Albert Forster attendended the Humanistische Gymnasium
in Fürth from 1912 to 1920. He became member of the SA of Fürth
in 1923, and observed the high treason process against Ludendorff, Hitler and further eight accused, which took place from 26 February to 1 April
1924, in the court of Munich.
He became Gauliter (governor) of the province Danzig-West
Prussia from 1939 to 1945. He persued
a policy of assimilation of the Poles in his area of responsibility,
in which he simply declared them to be German.
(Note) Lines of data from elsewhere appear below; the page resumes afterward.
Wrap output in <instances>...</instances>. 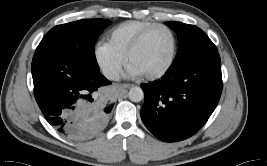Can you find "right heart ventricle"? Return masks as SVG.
Returning <instances> with one entry per match:
<instances>
[{
	"label": "right heart ventricle",
	"mask_w": 267,
	"mask_h": 166,
	"mask_svg": "<svg viewBox=\"0 0 267 166\" xmlns=\"http://www.w3.org/2000/svg\"><path fill=\"white\" fill-rule=\"evenodd\" d=\"M155 26L147 21H130L115 28L110 36L109 44L119 54H126L133 42L146 30Z\"/></svg>",
	"instance_id": "right-heart-ventricle-1"
}]
</instances>
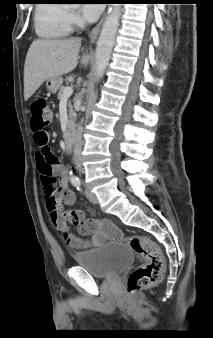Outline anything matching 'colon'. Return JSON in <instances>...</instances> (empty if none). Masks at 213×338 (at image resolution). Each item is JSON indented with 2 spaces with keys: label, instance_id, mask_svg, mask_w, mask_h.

This policy was in direct
contrast to what was going on in the Warthegau by Gauliter Arthur Greiser.
Griser zealously persued a policy of ethnic cleansing and had complained
to SS Reichsfuhrer Heinrich
Himmler that Forster's assimilation policy was against Nazi racial theory. When Himmler threatened Forster over this issue,
Forster simply ignored him, realizing that Hitler allowed each Gauliter
to run his area as he saw fit.
Despite his relatively mild administration of occupied
Polish Territory, Forster was responsible of expulsion of several hundred
thousands Poles to the General Governement and Stutthof concentration camp. He was also one of the responsibles for mass murder
at Piasnica, where approximately 60 000 Polish and Kashub inteligentsia
After the war he was condemed by Polish court for war
crimes and crimes against humanity, and was hanged in 1947.